# Hamster not been using his wheel?



## Knighterist (Feb 10, 2020)

So I noticed that my hamster hasn't been running on the wheel at all during the evenings. Last week he was super gung-ho on that wheel and flying on it...This week he doesn't even care for it. I'm wondering what's up, he seemed happy when I give him small bits of broccoli and treats and seemed to be pooping a lot, but he just hasn't touched that wheel at all!
I'm wondering if it's because I've tried to rearrange the wheel to sit more firmly on the base if the cage than bedding that he didn't like and now he's not touching it.
Since the new cage arrived I wonder if I should just move everything to the new cage or should I wait until weekend when I do weekly cleaning so that I can do that all in one go and not waste the still good bedding in his current cage?


----------



## Engel98 (Oct 7, 2018)

What size is the wheel? Could be too all now as he's a growing boy  remember Syrians need an 11" upright wheel.


----------



## Knighterist (Feb 10, 2020)

Engel98 said:


> What size is the wheel? Could be too all now as he's a growing boy  remember Syrians need an 11" upright wheel.


Was a flying saucer, I hear a few pitter patter last night but nothing as enthusiastic as he used to be. Upgraded to a 22cm wheel and an Alaska cage...Maybe he'll like it better now that he's got space, but he's blatantly ignoring the wheel...Is it too high for him?


----------



## Engel98 (Oct 7, 2018)

Knighterist said:


> Was a flying saucer, I hear a few pitter patter last night but nothing as enthusiastic as he used to be. Upgraded to a 22cm wheel and an Alaska cage...Maybe he'll like it better now that he's got space, but he's blatantly ignoring the wheel...Is it too high for him?
> View attachment 431806


How old is he now? 8" (22cm) wheels is the size recommended for dwarf hamsters so you will need to upgrade again soon. (Please don't get mad).
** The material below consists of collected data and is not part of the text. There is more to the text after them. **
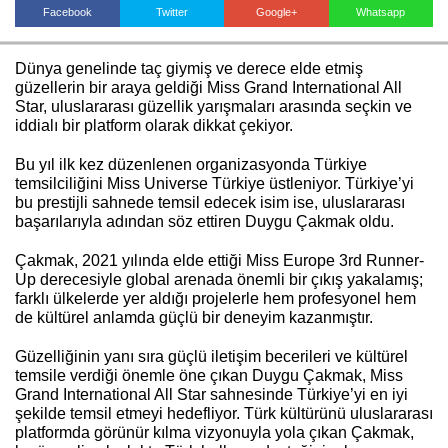
Facebook
Twitter
Google+
Whatsapp
Dünya genelinde taç giymiş ve derece elde etmiş
Haberin Doğru Adresi.
güzellerin bir araya geldiği Miss Grand International All
Star, uluslararası güzellik yarışmaları arasında seçkin ve
iddialı bir platform olarak dikkat çekiyor.
Bu yıl ilk kez düzenlenen organizasyonda Türkiye
temsilciliğini Miss Universe Türkiye üstleniyor. Türkiye’yi
bu prestijli sahnede temsil edecek isim ise, uluslararası
başarılarıyla adından söz ettiren Duygu Çakmak oldu.
Çakmak, 2021 yılında elde ettiği Miss Europe 3rd Runner-
Up derecesiyle global arenada önemli bir çıkış yakalamış;
farklı ülkelerde yer aldığı projelerle hem profesyonel hem
de kültürel anlamda güçlü bir deneyim kazanmıştır.
Güzelliğinin yanı sıra güçlü iletişim becerileri ve kültürel
temsile verdiği önemle öne çıkan Duygu Çakmak, Miss
Grand International All Star sahnesinde Türkiye’yi en iyi
şekilde temsil etmeyi hedefliyor. Türk kültürünü uluslararası
platformda görünür kılma vizyonuyla yola çıkan Çakmak,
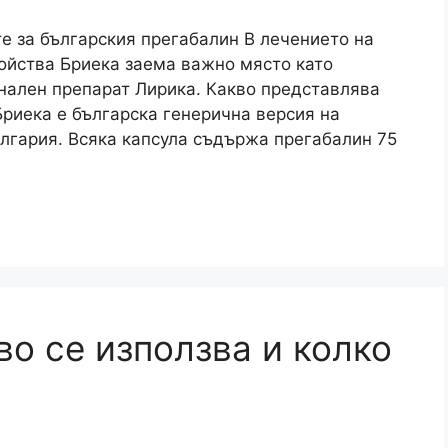
те за българския прегабалин В лечението на
ойства Бриека заема важно място като
нален препарат Лирика. Какво представлява
Бриека е българска генерична версия на
лгария. Всяка капсула съдържа прегабалин 75
во се използва и колко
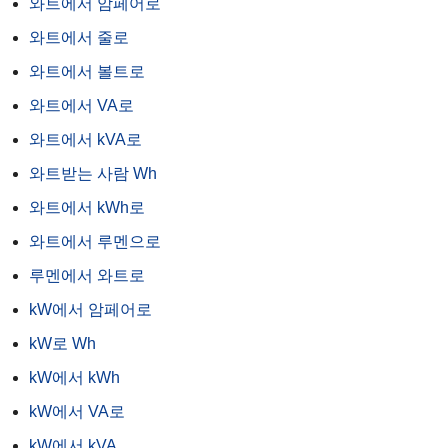
와트에서 암페어로
와트에서 줄로
와트에서 볼트로
와트에서 VA로
와트에서 kVA로
와트받는 사람 Wh
와트에서 kWh로
와트에서 루멘으로
루멘에서 와트로
kW에서 암페어로
kW로 Wh
kW에서 kWh
kW에서 VA로
kW에서 kVA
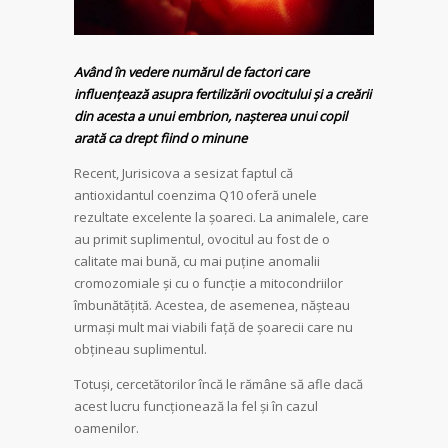
Având în vedere numărul de factori care
influențează asupra fertilizării ovocitului și a creării
din acesta a unui embrion, nașterea unui copil
arată ca drept fiind o minune
Recent, Jurisicova a sesizat faptul că
antioxidantul coenzima Q10 oferă unele
rezultate excelente la șoareci. La animalele, care
au primit suplimentul, ovocitul au fost de o
calitate mai bună, cu mai puține anomalii
cromozomiale și cu o funcție a mitocondriilor
îmbunătățită. Acestea, de asemenea, nășteau
urmași mult mai viabili față de șoarecii care nu
obțineau suplimentul.
Totuși, cercetătorilor încă le rămâne să afle dacă
acest lucru funcționează la fel și în cazul
oamenilor.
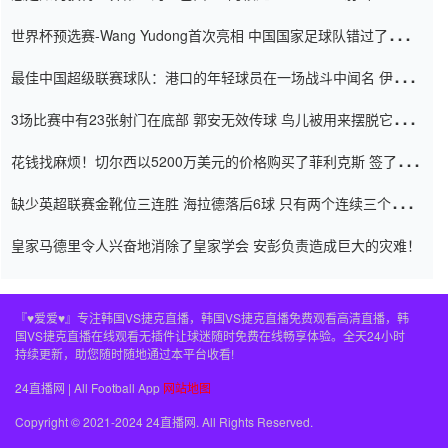
内
世界杯预选赛-Wang Yudong首次亮相 中国国家足球队错过了世界
杯0-2
最佳中国超级联赛球队：港口的年轻球员在一场战斗中闻名 伊万放
弃了泰桑（Taishan）
3场比赛中有23张射门在底部 郭安无效传球 鸟儿被用来摆脱它
Setien痴迷于三名后卫
花钱找麻烦！切尔西以5200万美元的价格购买了菲利克斯 签了7年
并在半年内租了夏窗口
缺少英超联赛金靴位三连胜 海拉德落后6球 只有两个连续三个连续
三靴
皇家马德里令人兴奋地消除了皇家学会 安彭负责造成巨大的灾难！
『♥爱爱♥』专注韩国VS捷克直播，韩国VS捷克直播免费观看高清直播，韩
国VS捷克直播在线观看无插件让球迷随时免费在线畅享体验。全天24小时
持续更新，助您随时随地通过本平台收看!
24直播网 | All Football App
网站地图
Copyright © 2021-2024 24直播网. All Rights Reserved.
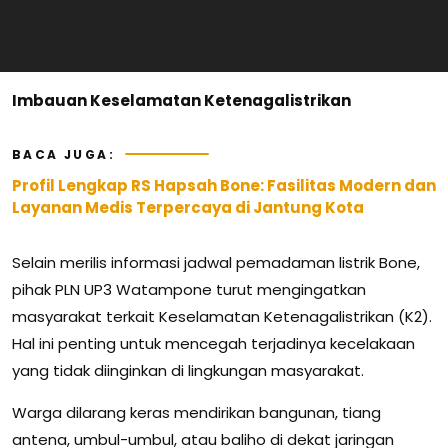
Imbauan Keselamatan Ketenagalistrikan
BACA JUGA:
Profil Lengkap RS Hapsah Bone: Fasilitas Modern dan
Layanan Medis Terpercaya di Jantung Kota
Selain merilis informasi jadwal pemadaman listrik Bone,
pihak PLN UP3 Watampone turut mengingatkan
masyarakat terkait Keselamatan Ketenagalistrikan (K2).
Hal ini penting untuk mencegah terjadinya kecelakaan
yang tidak diinginkan di lingkungan masyarakat.
Warga dilarang keras mendirikan bangunan, tiang
antena, umbul-umbul, atau baliho di dekat jaringan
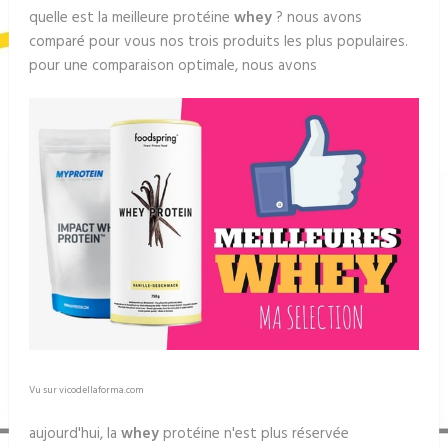
quelle est la meilleure protéine
whey
? nous avons
comparé pour vous nos trois produits les plus populaires.
pour une comparaison optimale, nous avons
Vu sur vicodellaforma.com
aujourd'hui, la
whey
protéine n'est plus réservée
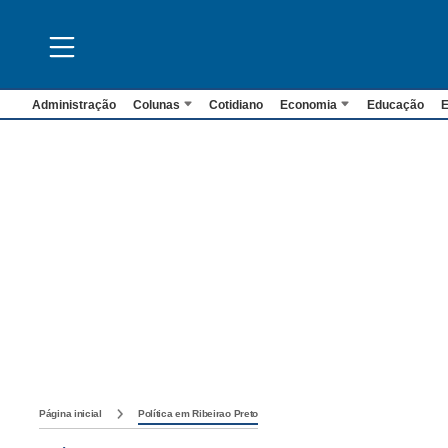
Administração
Colunas
Cotidiano
Economia
Educação
E
Página inicial
Política em Ribeirao Preto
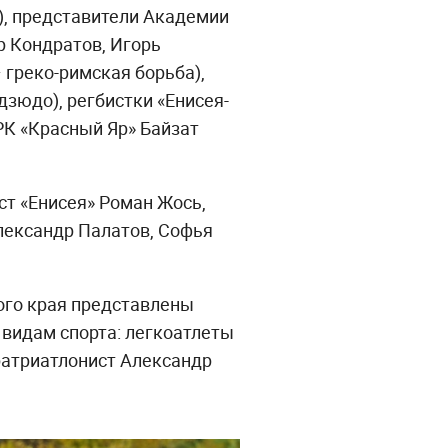
), представители Академии
р Кондратов, Игорь
 греко-римская борьба),
дзюдо), регбистки «Енисея-
РК «Красный Яр» Байзат
ст «Енисея» Роман Жось,
лександр Палатов, Софья
ого края представлены
 видам спорта: легкоатлеты
аратриатлонист Александр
It might be too small hence him not using it. But may be liking the burrowing that he's now able to do. I'd be worried if my ham was just running on his wheel at night. He's probably on it more when you're asleep this not hearing it. So I wouldn't worry too much. Leave him to settle down for a couple of days as changing cage can be stressful for them. It's like moving house


----------



## Tiffanylarkins (Feb 19, 2020)

Knighterist said:


> So I noticed that my hamster hasn't been running on the wheel at all during the evenings. Last week he was super gung-ho on that wheel and flying on it...This week he doesn't even care for it. I'm wondering what's up, he seemed happy when I give him small bits of broccoli and treats and seemed to be pooping a lot, but he just hasn't touched that wheel at all!
> I'm wondering if it's because I've tried to rearrange the wheel to sit more firmly on the base if the cage than bedding that he didn't like and now he's not touching it.
> Since the new cage arrived I wonder if I should just move everything to the new cage or should I wait until weekend when I do weekly cleaning so that I can do that all in one go and not waste the still good bedding in his current cage?
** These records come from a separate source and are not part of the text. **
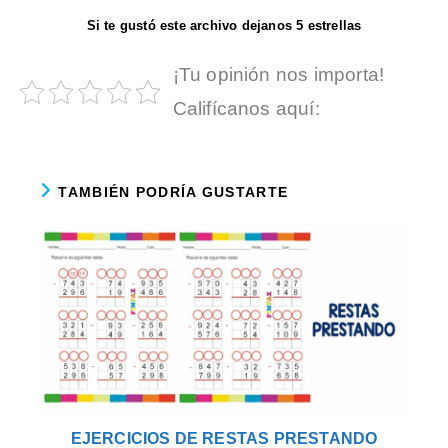
Si te gustó este archivo dejanos 5 estrellas
¡Tu opinión nos importa!
Califícanos aquí:
TAMBIÉN PODRÍA GUSTARTE
EJERCICIOS DE RESTAS PRESTANDO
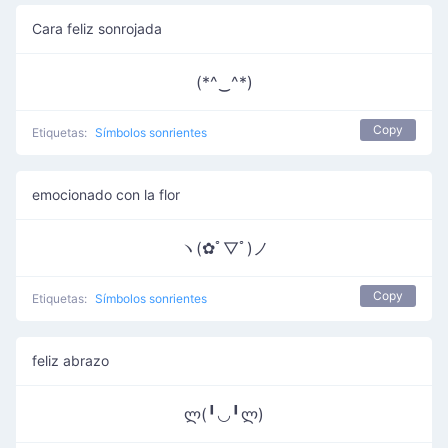
Cara feliz sonrojada
(*^‿^*)
Copy
Etiquetas:
Símbolos sonrientes
emocionado con la flor
ヽ(✿ﾟ▽ﾟ)ノ
Copy
Etiquetas:
Símbolos sonrientes
feliz abrazo
ლ(╹◡╹ლ)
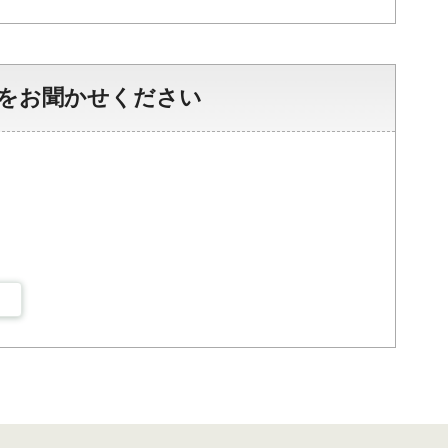
をお聞かせください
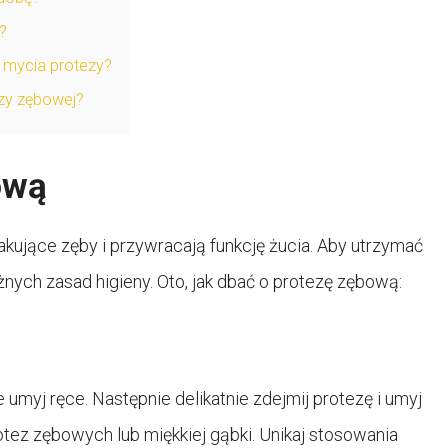
?
 mycia protezy?
zy zębowej?
ową
akujące zęby i przywracają funkcję żucia. Aby utrzymać
ażnych zasad higieny. Oto, jak dbać o protezę zębową:
myj ręce. Następnie delikatnie zdejmij protezę i umyj
tez zębowych lub miękkiej gąbki. Unikaj stosowania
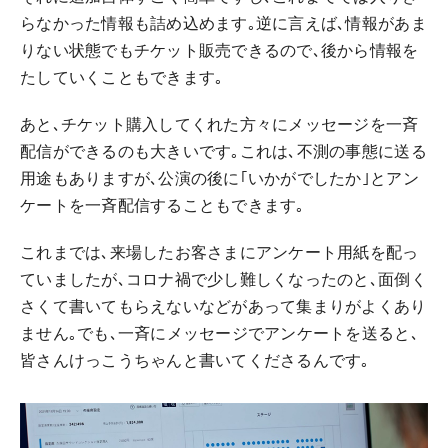
らなかった情報も詰め込めます｡逆に言えば､情報があま
りない状態でもチケット販売できるので､後から情報を
たしていくこともできます｡
あと､チケット購入してくれた方々にメッセージを一斉
配信ができるのも大きいです｡これは､不測の事態に送る
用途もありますが､公演の後に｢いかがでしたか｣とアン
ケートを一斉配信することもできます｡
これまでは､来場したお客さまにアンケート用紙を配っ
ていましたが､コロナ禍で少し難しくなったのと､面倒く
さくて書いてもらえないなどがあって集まりがよくあり
ません｡でも､一斉にメッセージでアンケートを送ると､
皆さんけっこうちゃんと書いてくださるんです｡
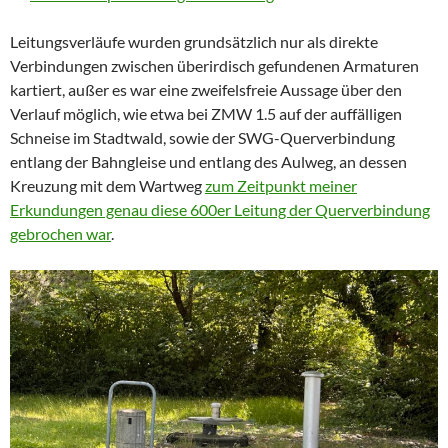
Leitungsverläufe wurden grundsätzlich nur als direkte
Verbindungen zwischen überirdisch gefundenen Armaturen
kartiert, außer es war eine zweifelsfreie Aussage über den
Verlauf möglich, wie etwa bei ZMW 1.5 auf der auffälligen
Schneise im Stadtwald, sowie der SWG-Querverbindung
entlang der Bahngleise und entlang des Aulweg, an dessen
Kreuzung mit dem Wartweg
zum Zeitpunkt meiner
Erkundungen genau diese 600er Leitung der Querverbindung
gebrochen war
.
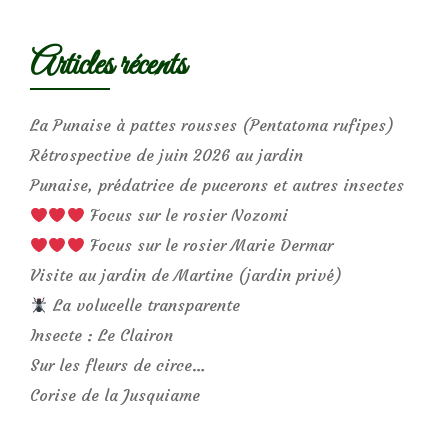
Articles récents
La Punaise à pattes rousses (Pentatoma rufipes)
Rétrospective de juin 2026 au jardin
Punaise, prédatrice de pucerons et autres insectes
Focus sur le rosier Nozomi
Focus sur le rosier Marie Dermar
Visite au jardin de Martine (jardin privé)
La volucelle transparente
Insecte : Le Clairon
Sur les fleurs de circe…
Corise de la Jusquiame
Can I ask how old he is and what size wheel you have?


----------



## Tiffanylarkins (Feb 19, 2020)

Sorry just red the size of the wheel


----------



## Knighterist (Feb 10, 2020)

Engel98 said:


> How old is he now? 8" (22cm) wheels is the size recommended for dwarf hamsters so you will need to upgrade again soon. (Please don't get mad).
> 
> It might be too small hence him not using it. But may be liking the burrowing that he's now able to do. I'd be worried if my ham was just running on his wheel at night. He's probably on it more when you're asleep this not hearing it. So I wouldn't worry too much. Leave him to settle down for a couple of days as changing cage can be stressful for them. It's like moving house





Tiffanylarkins said:


> Can I ask how old he is and what size wheel you have?


He is about 12 weeks old now...He's still a bit small I guess but yea, like an amateur I jump at everything that I can get for Marble...Drove for 30 minutes to pick up this 22cm wheel last night second hand...For a fiver I think Marble should be able to make some use out of it. I also washed his old cage and ready to resell it.
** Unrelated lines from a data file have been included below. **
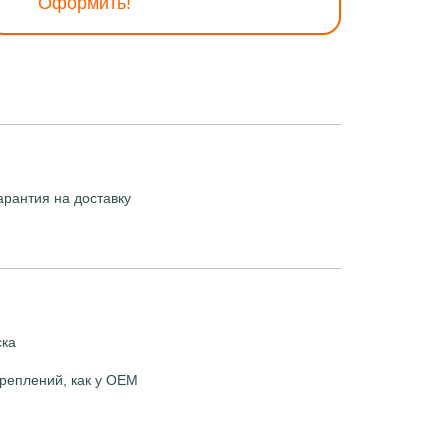
Оформить!
арантия на доставку
ска
реплений, как у OEM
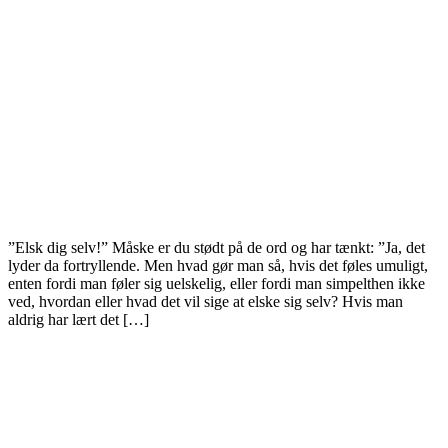
”Elsk dig selv!” Måske er du stødt på de ord og har tænkt: ”Ja, det
lyder da fortryllende. Men hvad gør man så, hvis det føles umuligt,
enten fordi man føler sig uelskelig, eller fordi man simpelthen ikke
ved, hvordan eller hvad det vil sige at elske sig selv? Hvis man
aldrig har lært det […]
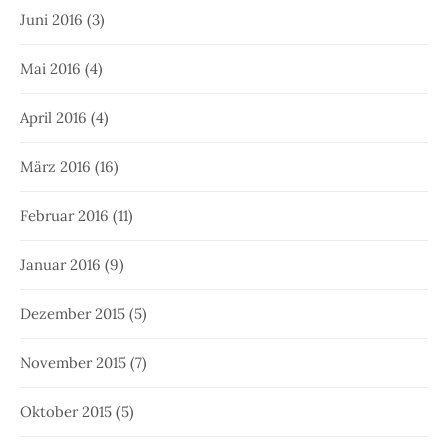
Juni 2016
(3)
Mai 2016
(4)
April 2016
(4)
März 2016
(16)
Februar 2016
(11)
Januar 2016
(9)
Dezember 2015
(5)
November 2015
(7)
Oktober 2015
(5)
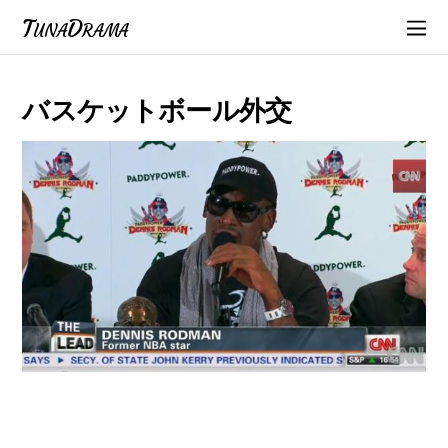
TunaDrama
バスケットボール外交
I noticed when I cleaned his house, he pooped a lot on there and it was starting to fuzz!! I'll need to destroy his house bedding every day now! So sorry Marble, you didn't move into a five star cage with a five star owner  not yet!


----------



## Tiffanylarkins (Feb 19, 2020)

Knighterist said:


> He is about 12 weeks old now...He's still a bit small I guess but yea, like an amateur I jump at everything that I can get for Marble...Drove for 30 minutes to pick up this 22cm wheel last night second hand...For a fiver I think Marble should be able to make some use out of it. I also washed his old cage and ready to resell it.
> 
> I noticed when I cleaned his house, he pooped a lot on there and it was starting to fuzz!! I'll need to destroy his house bedding every day now! So sorry Marble, you didn't move into a five star cage with a five star owner  not yet!


My little man is 9 weeks with the same measurement wheel and he looks so small when he's on it. I will be upgrading but for now I think he's all right so I think marble will be okay with it for now and yes we're both new and still learning I get what your going through.


----------